A First Nations, Métis and Inuit Holistic Approach to Supporting Health & Wellness
“Indigenous people are healthier when their lives include traditional activities and values.” Dr. Cheryl Currie
Looking at wellness in schools as holistic or interconnected allows students and staff to realize their fullest potential physically, psychologically, socially and spiritually. First Nations, Métis and Inuit people highly value traditional knowledge that revolves around an integrative holistic model that seeks to balance the mind, body heart and spirit with community and environment. This traditional knowledge and understanding of holistic wellness benefits all staff and students universally.
The following resources are to help guide educators and students in becoming aware of the connection between mind, body, heart and spirit and how these elements work together to achieve an important balance in how they think, feel, act and live their lives.
Start to bring mindfulness, meditation and calm into your student’s life.

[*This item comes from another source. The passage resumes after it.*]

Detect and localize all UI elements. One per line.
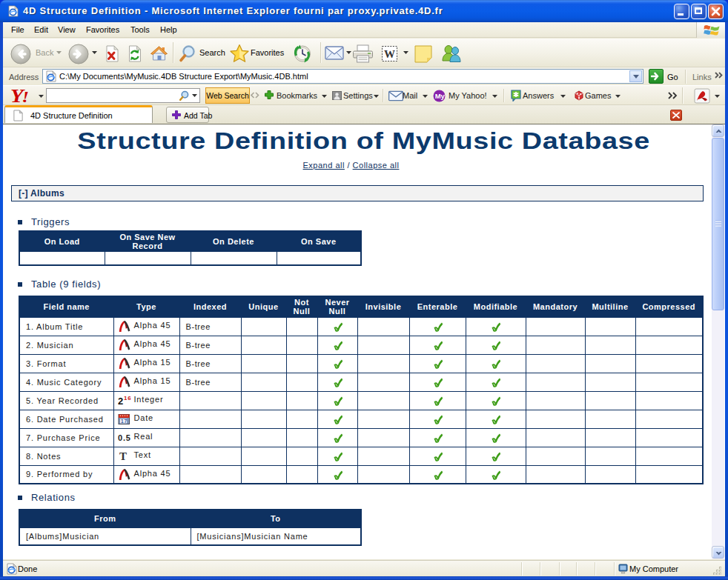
svg-text:W: W <box>384 48 395 60</box>
svg-text:My: My <box>435 92 446 100</box>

The term meditation refers to a broad variety of practices that includes techniques designed to promote relaxation, build internal energy or life force and develop compassion, love, patience, generosity, and forgiveness. Wikipedia
Eagle Feather Meditation
This meditation is a prayer meditation that uses the First Nations symbol of an Eagle Feather to promote healing and relaxation. This meditation assists with focusing on body awareness and allowing breathe to be used to help with relaxation.
The accompanying traditional music is provided by Adrian Lachance, a Cree First Nations who drums and sings to further promote healing and relaxation.
Sacred 4 Meditation
We will be using the number four which is a sacred number for First Nations People. It is the number of four directions, four seasons as well as mental, spiritual, physical and emotional self. This meditation uses body awareness as well as breathing to assist in releasing tension and stress and allowing a state of relaxation.
First Nations drumming is the background music. The drum is the heartbeat of of our people and is a sound that reminds us of our connection to Creator, Mother Earth and each other.
Native Counselling Services of Alberta’s mission is to promote the resilience of the Aboriginal individual and family, through programs and services that are grounded in reclaiming our interconnectedness, reconciliation of relationships and self-determination.
Other Supporting Resources
An Ever Active School initiative, this project builds upon the comprehensive school health work that is taking place in Kainai. The Photovoice Project shares the findings of the work and aims at inspiring other First Nation and Inuit communities to follow similar promising practices in building a healthy school community.